On this day: Kingsford Smith disappears
AUSTRALIAN FLIGHT PIONEER Sir Charles Kingsford Smith is one of aviation history’s most dashing figures. His career was chiselled from daring firsts: the first non-stop crossing of mainland Australia, the first flight from Australia to New Zealand, the first eastward Pacific crossing, and the first flight from Sydney to London.
Ultimately, however, ‘Smithy’, as he was widely known, is most remembered for his disappearance on this day in 1935.
In the late hours of 7 November 1935, while attempting the fastest flight from London to Australia, the 38-year-old and his co-pilot Tommy Pethybridge vanished off the coast of Myanmar in south-eastern Asia. The mystery of exactly where, and more importantly how, it all went wrong for Charles and Tommy has been much debated among historians, explorers and aviation specialists.

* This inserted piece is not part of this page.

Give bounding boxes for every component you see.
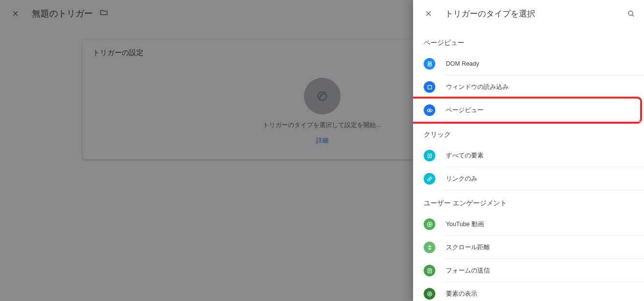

As the sun was setting, Charles and Tommy had taken off in Smith’s famous single-engine plane, the Lady Southern Cross, from Allahabad, India after a fuelstop en route to Singapore. Late that night, Australian pilot Jimmy Melrose, who was flying a larger, slower plane, was excited when he saw the pair fly by. He is the last person known to have seen them.
Kingsford Smith a legend of Australian aviation
By 1935, Charles Kingsford Smith was already a legendary dare-devil and larrikin, known for his record-breaking feats at home and abroad. Upon enlisting in the military on his 18th birthday, he had learned to fly and never looked back.
“I have discovered one thing about flying and that is that my future, for whatever it may be worth, is bound up with it,” he wrote home to his parents in 1916. During World War I, aged only 20, he was presented with a Military Cross for conspicuous gallantry and devotion to duty.
Following the war, however, Smithy had developed an extreme phobia of flying out of sight of land. After a near-death experience as a child off of Bondi Beach he had also developed aquaphobia, which induced extreme panic attacks when flying alone over water.
Until recently, it had been assumed that Smith’s plane had collided with tall trees atop Aye Island, a small forested spit of land in Myanmar’s Bay of Bengal.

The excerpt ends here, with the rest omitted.